▶ _Supplied material_
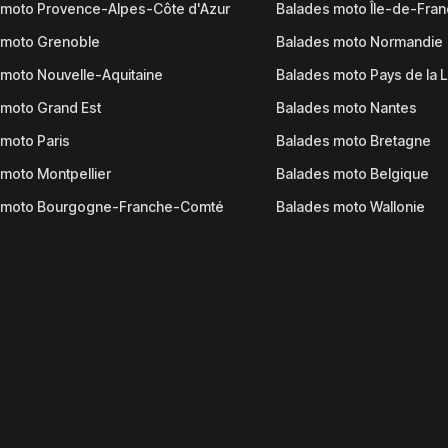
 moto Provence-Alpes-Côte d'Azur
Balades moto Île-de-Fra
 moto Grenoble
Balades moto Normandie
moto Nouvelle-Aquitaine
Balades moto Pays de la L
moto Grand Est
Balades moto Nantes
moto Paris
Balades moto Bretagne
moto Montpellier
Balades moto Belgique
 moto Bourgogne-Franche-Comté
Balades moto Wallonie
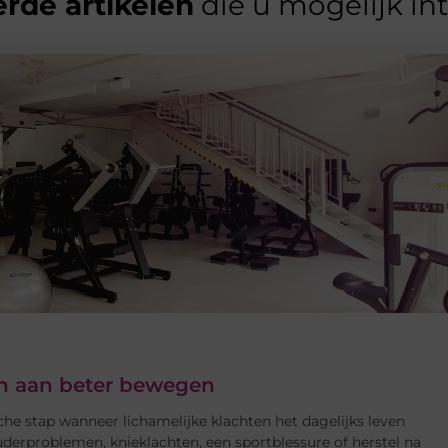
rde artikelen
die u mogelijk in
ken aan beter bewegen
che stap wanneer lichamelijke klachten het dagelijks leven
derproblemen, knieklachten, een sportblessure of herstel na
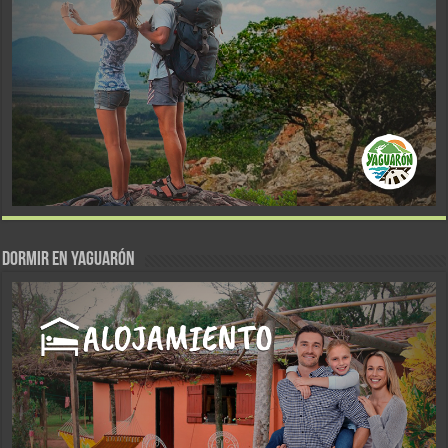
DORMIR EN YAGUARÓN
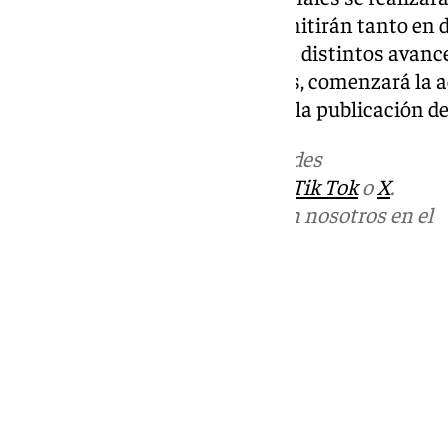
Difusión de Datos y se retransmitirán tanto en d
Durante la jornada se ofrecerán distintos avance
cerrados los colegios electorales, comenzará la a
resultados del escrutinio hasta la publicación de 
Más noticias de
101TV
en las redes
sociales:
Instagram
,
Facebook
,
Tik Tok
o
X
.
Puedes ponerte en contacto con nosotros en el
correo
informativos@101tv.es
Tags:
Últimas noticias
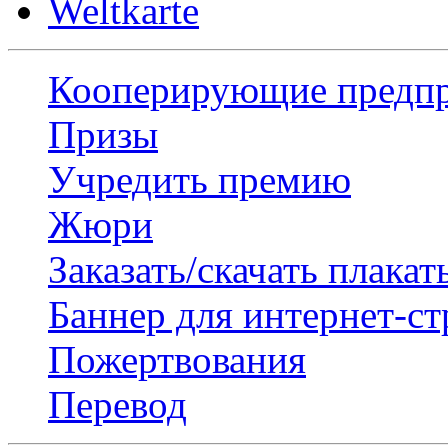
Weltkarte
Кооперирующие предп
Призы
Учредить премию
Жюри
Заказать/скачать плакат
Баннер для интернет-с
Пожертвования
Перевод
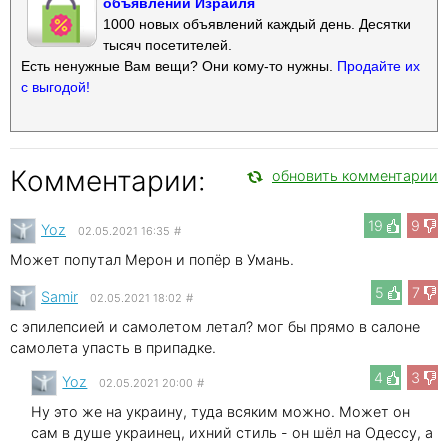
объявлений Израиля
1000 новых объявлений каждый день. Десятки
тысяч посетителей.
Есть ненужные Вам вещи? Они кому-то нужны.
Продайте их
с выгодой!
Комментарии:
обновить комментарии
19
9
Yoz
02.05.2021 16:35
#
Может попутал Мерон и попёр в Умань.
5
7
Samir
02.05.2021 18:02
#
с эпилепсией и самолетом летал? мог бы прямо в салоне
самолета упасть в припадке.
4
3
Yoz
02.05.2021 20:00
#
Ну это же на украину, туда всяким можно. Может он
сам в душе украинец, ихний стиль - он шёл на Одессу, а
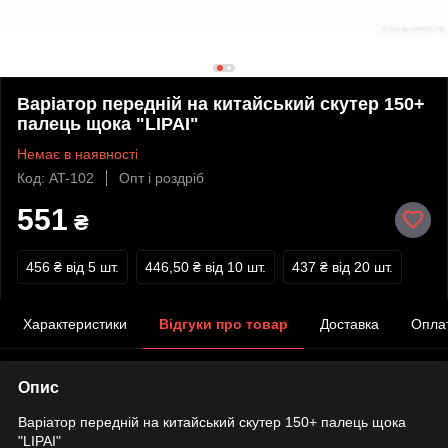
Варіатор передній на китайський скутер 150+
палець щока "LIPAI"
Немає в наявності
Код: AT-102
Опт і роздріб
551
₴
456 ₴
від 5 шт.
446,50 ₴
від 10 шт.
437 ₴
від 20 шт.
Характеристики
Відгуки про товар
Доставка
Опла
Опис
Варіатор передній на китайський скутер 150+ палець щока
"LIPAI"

▶ _Problem to solve_
Only the lines from the one with "Відгуки про товар" through the end of the material are wanted; copy them exactly, both ends included.

▶ _Answer space_
Відгуки про товар
Доставка
Опла
Опис
Варіатор передній на китайський скутер 150+ палець щока
"LIPAI"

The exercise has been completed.